Sabato 3 novembre al Milestone la Kappellman Joy Band

1 novembre 2012

La rassegna “Thank God It’s…Saturday” prosegue con la Kappellman Joy Band, formata da Tino Cappelletti al basso elettrico e voce, Claudio Noseda alle tastiere, Ettore Cappelletti alla chitarra e voce e Cristian Daniel alla batteria e voce. Il concerto inizierà alle ore 22.30 (ingresso libero con tessera Piacenza Jazz Club o Anspi).

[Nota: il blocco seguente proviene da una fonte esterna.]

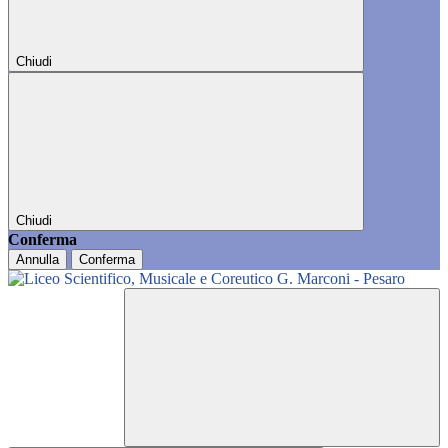
Chiudi
Chiudi
Conferma
Annulla
Conferma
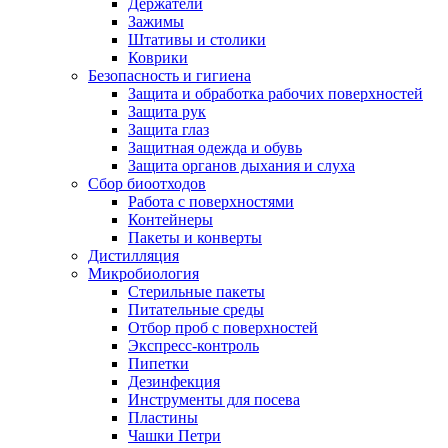
Держатели
Зажимы
Штативы и столики
Коврики
Безопасность и гигиена
Защита и обработка рабочих поверхностей
Защита рук
Защита глаз
Защитная одежда и обувь
Защита органов дыхания и слуха
Сбор биоотходов
Работа с поверхностями
Контейнеры
Пакеты и конверты
Дистилляция
Микробиология
Стерильные пакеты
Питательные среды
Отбор проб с поверхностей
Экспресс-контроль
Пипетки
Дезинфекция
Инструменты для посева
Пластины
Чашки Петри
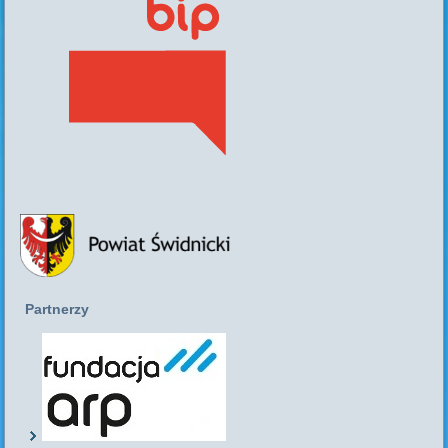
Partnerzy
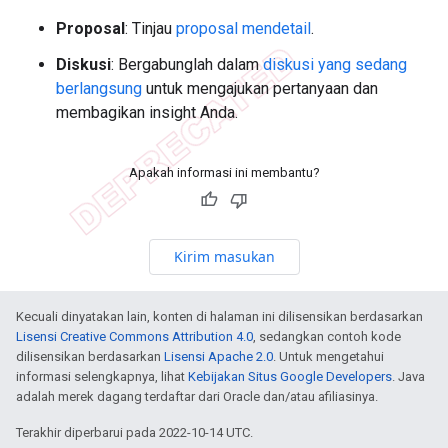
Proposal
: Tinjau
proposal mendetail
.
Diskusi
: Bergabunglah dalam
diskusi yang sedang
berlangsung
untuk mengajukan pertanyaan dan
membagikan insight Anda.
Apakah informasi ini membantu?
Kirim masukan
Kecuali dinyatakan lain, konten di halaman ini dilisensikan berdasarkan
Lisensi Creative Commons Attribution 4.0
, sedangkan contoh kode
dilisensikan berdasarkan
Lisensi Apache 2.0
. Untuk mengetahui
informasi selengkapnya, lihat
Kebijakan Situs Google Developers
. Java
adalah merek dagang terdaftar dari Oracle dan/atau afiliasinya.
Terakhir diperbarui pada 2022-10-14 UTC.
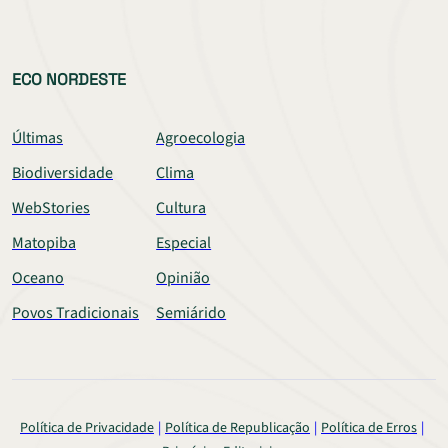
ECO NORDESTE
Últimas
Agroecologia
Biodiversidade
Clima
WebStories
Cultura
Matopiba
Especial
Oceano
Opinião
Povos Tradicionais
Semiárido
Política de Privacidade
Política de Republicação
Política de Erros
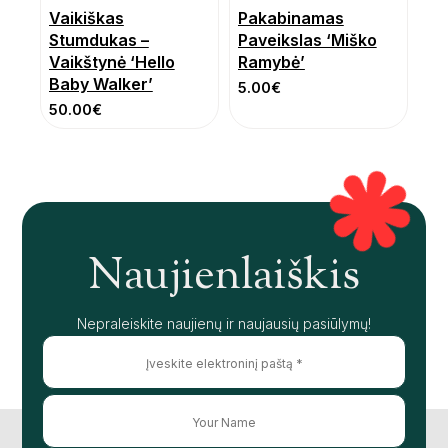
Vaikiškas
Pakabinamas
Stumdukas –
Paveikslas ‘Miško
Vaikštynė ‘Hello
Ramybė’
Baby Walker’
5.00
€
50.00
€
Naujienlaiškis
Nepraleiskite naujienų ir naujausių pasiūlymų!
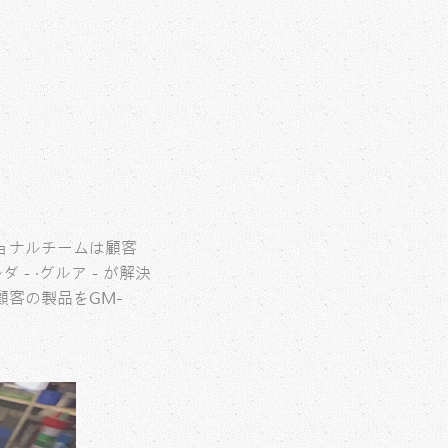
ョナルチームは顧客
ルダ－‧グルア－が解決
客の製品をGM-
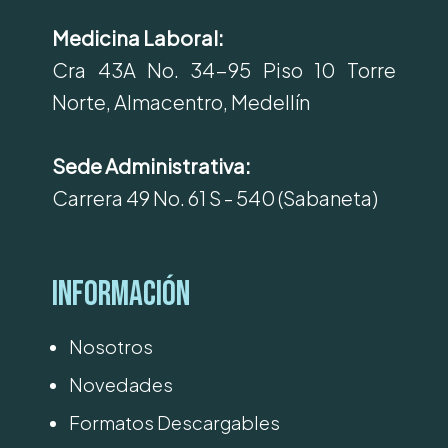
Medicina Laboral:
Cra 43A No. 34-95 Piso 10 Torre
Norte, Almacentro, Medellín
Sede Administrativa:
Carrera 49 No. 61 S - 540 (Sabaneta)
Información
Nosotros
Novedades
Formatos Descargables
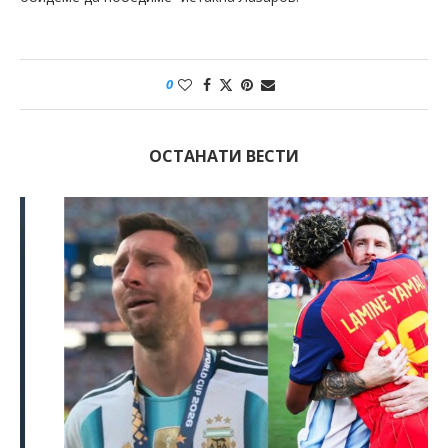
0
ОСТАНАТИ ВЕСТИ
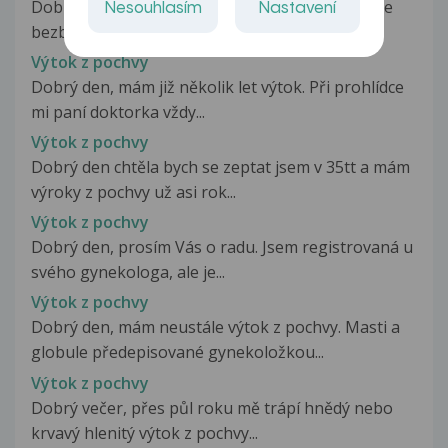
Dobrý den. Už nějaký čas me trápí výtok, obas je
Nesouhlasím
Nastavení
bezbarvý a bez zápachu a občas...
Výtok z pochvy
Dobrý den, mám již několik let výtok. Při prohlídce
mi paní doktorka vždy...
Výtok z pochvy
Dobrý den chtěla bych se zeptat jsem v 35tt a mám
výroky z pochvy už asi rok...
Výtok z pochvy
Dobrý den, prosím Vás o radu. Jsem registrovaná u
svého gynekologa, ale je...
Výtok z pochvy
Dobrý den, mám neustále výtok z pochvy. Masti a
globule předepisované gynekoložkou...
Výtok z pochvy
Dobrý večer, přes půl roku mě trápí hnědý nebo
krvavý hlenitý výtok z pochvy...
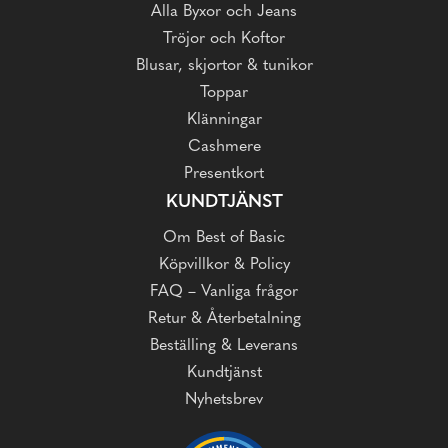
Alla Byxor och Jeans
Tröjor och Koftor
Blusar, skjortor & tunikor
Toppar
Klänningar
Cashmere
Presentkort
KUNDTJÄNST
Om Best of Basic
Köpvillkor & Policy
FAQ – Vanliga frågor
Retur & Återbetalning
Beställing & Leverans
Kundtjänst
Nyhetsbrev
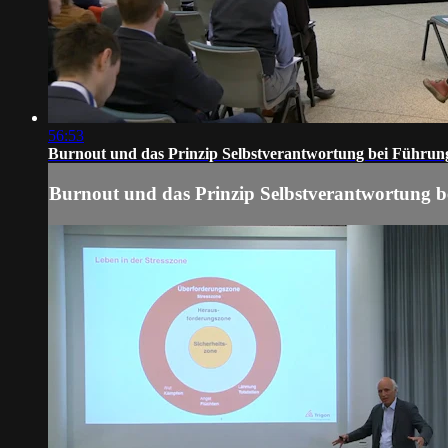
56:53
Burnout und das Prinzip Selbstverantwortung bei Führun
Burnout und das Prinzip Selbstverantwortung b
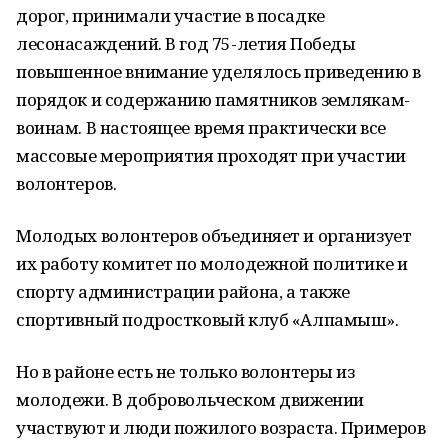
дорог, принимали участие в посадке
лесонасаждений. В год 75-летия Победы
повышенное внимание уделялось приведению в
порядок и содержанию памятников землякам-
воинам. В настоящее время практически все
массовые мероприятия проходят при участии
волонтеров.
Молодых волонтеров объединяет и организует
их работу комитет по молодежной политике и
спорту администрации района, а также
спортивный подростковый клуб «Алпамыш».
Но в районе есть не только волонтеры из
молодежи. В добровольческом движении
участвуют и люди пожилого возраста. Примеров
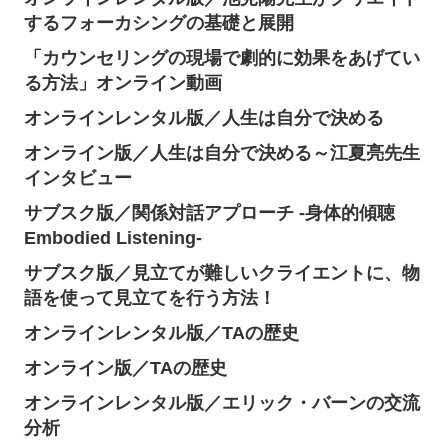
するフォーカシングの基礎と展開
「カウンセリングの現場で劇的に効果をあげてい
る方法」オンライン動画
オンラインレンタル版／人生は自分で決める
オンライン版／人生は自分で決める～江夏亮先生
インタビュー
サブスク版／関係対話アプローチ -身体的傾聴
Embodied Listening-
サブスク版／見立てが難しいクライエントに、物
語を使って見立てを行う方法！
オンラインレンタル版／TAの歴史
オンライン版／TAの歴史
オンラインレンタル版／エリック・バーンの交流
分析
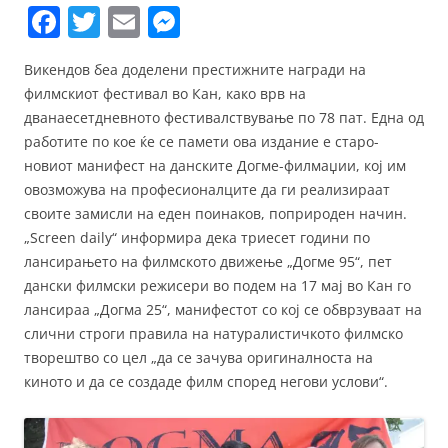
F
T
E
M
a
w
m
e
Викендов беа доделени престижните награди на
c
itt
ai
ss
филмскиот фестивал во Кан, како врв на
e
er
l
e
дванаесетдневното фестивалствување по 78 пат. Една од
b
n
работите по кое ќе се памети ова издание е старо-
новиот манифест на данските Догмe-филмаџии, кој им
o
g
овозможува на професионалците да ги реализираат
o
er
своите замисли на еден поинаков, поприроден начин.
k
„Screen daily“ информира дека триесет години по
лансирањето на филмското движење „Догмe 95“, пет
дански филмски режисери во подем на 17 мај во Кан го
лансираа „Догмa 25“, манифестот со кој се обврзуваат на
слични строги правила на натуралистичкото филмско
творештво со цел „да се зачува оригиналноста на
киното и да се создаде филм според негови услови“.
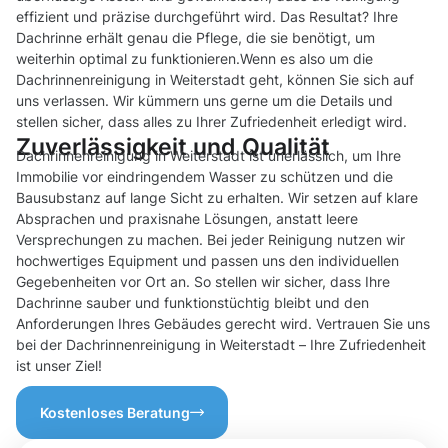
effizient und präzise durchgeführt wird. Das Resultat? Ihre
Dachrinne erhält genau die Pflege, die sie benötigt, um
weiterhin optimal zu funktionieren.Wenn es also um die
Dachrinnenreinigung in Weiterstadt geht, können Sie sich auf
uns verlassen. Wir kümmern uns gerne um die Details und
stellen sicher, dass alles zu Ihrer Zufriedenheit erledigt wird.
Zuverlässigkeit und Qualität
Dachrinnenreinigung in Weiterstadt ist unerlässlich, um Ihre
Immobilie vor eindringendem Wasser zu schützen und die
Bausubstanz auf lange Sicht zu erhalten. Wir setzen auf klare
Absprachen und praxisnahe Lösungen, anstatt leere
Versprechungen zu machen. Bei jeder Reinigung nutzen wir
hochwertiges Equipment und passen uns den individuellen
Gegebenheiten vor Ort an. So stellen wir sicher, dass Ihre
Dachrinne sauber und funktionstüchtig bleibt und den
Anforderungen Ihres Gebäudes gerecht wird. Vertrauen Sie uns
bei der Dachrinnenreinigung in Weiterstadt – Ihre Zufriedenheit
ist unser Ziel!
Kostenloses Beratung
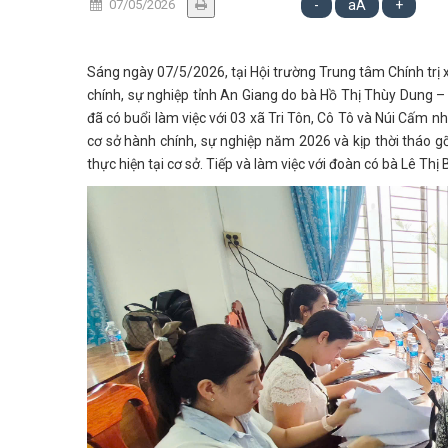
07/05/2026
-
aA
+
Sáng ngày 07/5/2026, tại Hội trường Trung tâm Chính trị x
chính, sự nghiệp tỉnh An Giang do bà Hồ Thị Thùy Dung 
đã có buổi làm việc với 03 xã Tri Tôn, Cô Tô và Núi Cấm nh
cơ sở hành chính, sự nghiệp năm 2026 và kịp thời tháo g
thực hiện tại cơ sở. Tiếp và làm việc với đoàn có bà Lê Thị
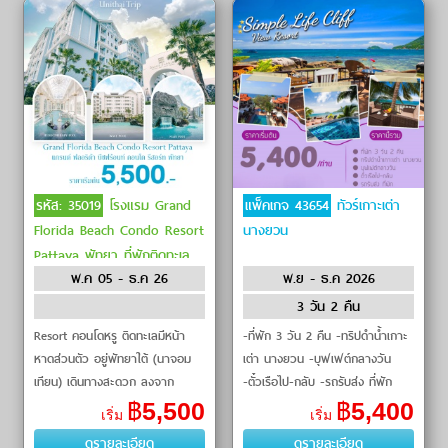
รหัส: 35019
โรงแรม Grand
แพ็คเกจ 43654
ทัวร์เกาะเต่า
Florida Beach Condo Resort
นางยวน
Pattaya พัทยา ที่พักติดทะเล
พ.ค 05 - ธ.ค 26
พ.ย - ธ.ค 2026
3 วัน 2 คืน
Resort คอนโดหรู ติดทะเลมีหน้า
-ที่พัก 3 วัน 2 คืน -ทริปดำน้ำเกาะ
หาดส่วนตัว อยู่พัทยาใต้ (นาจอม
เต่า นางยวน -บุฟเฟต์กลางวัน
เทียน) เดินทางสะดวก ลงจาก
-ตั๋วเรือไป-กลับ -รถรับส่ง ที่พัก
motor way แค่5นาที จาก ขับรถ
฿
5,500
฿
5,400
เริ่ม
เริ่ม
จาก กท
ดูรายละเอียด
ดูรายละเอียด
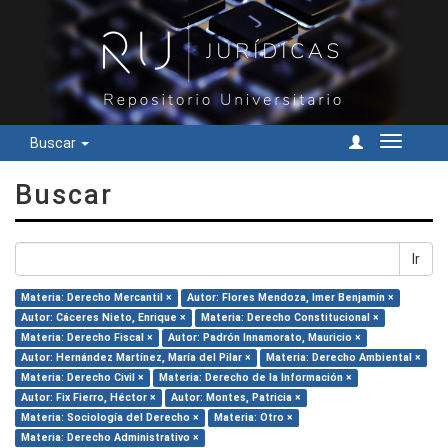
Buscar
Cambiar
navegac
Buscar
Ir
Materia: Derecho Mercantil ×
Autor: Flores Mendoza, Imer Benjamín ×
Autor: Cáceres Nieto, Enrique ×
Materia: Derecho Constitucional ×
Materia: Derecho Fiscal ×
Autor: Padrón Innamorato, Mauricio ×
Autor: Hernández Martínez, María del Pilar ×
Materia: Derecho Ambiental ×
Materia: Derecho Civil ×
Materia: Derecho de la Información ×
Autor: Fix Fierro, Héctor ×
Autor: Montes, Patricia ×
Materia: Sociología del Derecho ×
Materia: Otro ×
Materia: Derecho Administrativo ×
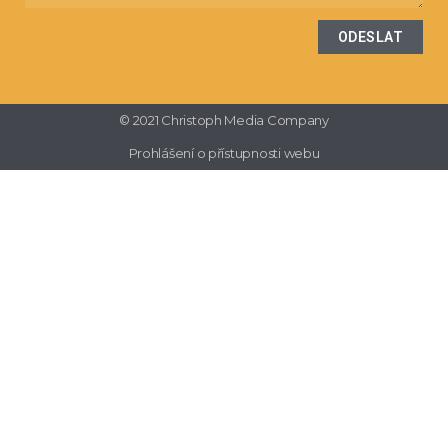
ODESLAT
© 2021 Christoph Media Company
Prohlášení o přístupnosti webu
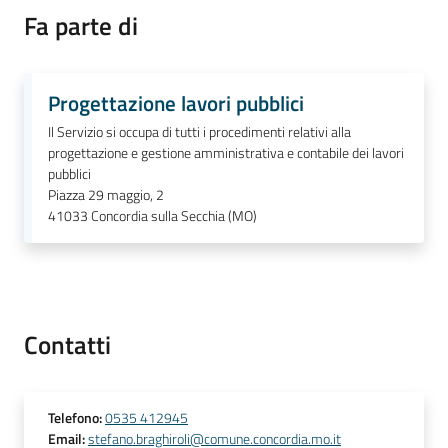
Fa parte di
Periodico
Progettazione lavori pubblici
Concordia
Comune
Il Servizio si occupa di tutti i procedimenti relativi alla
progettazione e gestione amministrativa e contabile dei lavori
pubblici
Sportello
Piazza 29 maggio, 2
telematico
41033
Concordia sulla Secchia (MO)
SUE
Tutti
gli
argomenti...
Contatti
Telefono
:
0535 412945
Seguici
Email
:
stefano.braghiroli@comune.concordia.mo.it
su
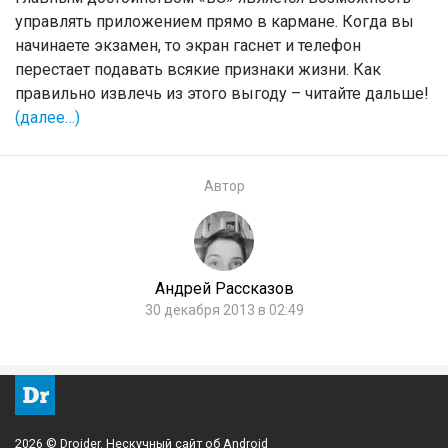
управлять приложением прямо в кармане. Когда вы
начинаете экзамен, то экран гаснет и телефон
перестает подавать всякие признаки жизни. Как
правильно извлечь из этого выгоду – читайте дальше!
(далее…)
Автор
Андрей Рассказов
30 декабря 2013 в 02:49
2026 © Droider. Нескучный сайт об Android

Dopo aver militato per ben 20 anni nella “Treves Blues Band” e altri 15 nella “Baker Street Band”, Tino Cappelletti decide di dare vita ad un progetto tutto suo, nel quale prevalga la gioia di fare musica insieme (ecco perché “Joy Band”): gioia che inevitabilmente contagerà anche il pubblico presente, liberando l’energia e la creatività dei musicisti. Questa per lo meno è l’intenzione di Tino e della sua Band; il repertorio, caratterizzato da forti radici blues, è contaminato anche da sonorità roots, funky, rock ‘n roll e gospel, per arrivare al cuore di chi assiste ai concerti. La band propone alcuni brani riarrangiati di Hank Williams, Ry Cooder, Al Cooper, Freddy King, oltre a diversi brani originali di Tino.
Tino Cappelletti nasce nella ridente Brianza e capisce di voler intraprendere la carriera da musicista all’età di 17 anni. Appartenente alla generazione del “cambio”, vive in tutto e per tutto i movimenti e le correnti musicali che hanno di fatto cambiato la storia della musica e del costume. Fino all’età di 30 anni è parte di diverse formazioni di musica dance e rhythm and blues. La passione per il blues è stata fin d’allora sempre più viva e presente nella sua anima, nonostante gli spazi per questo genere di musica ancora non esistessero in Italia. Un giorno per caso vede un manifesto che annuncia un concerto dell’allora non propriamente famosa “Treves Blues Band”: una folgorazione! Dopo poco tempo, tramite le diverse collaborazioni musicali, Tino si ritrova proprio lì, membro della Treves e così ha la possibilità di suonare con alcuni grandi bluesmen americani, inglesi e italiani. La passione per la musica e per il blues brucerà sempre nello spirito di questo artista che ha avuto l’onore e la fortuna di partecipare alla diffusione del blues in Italia.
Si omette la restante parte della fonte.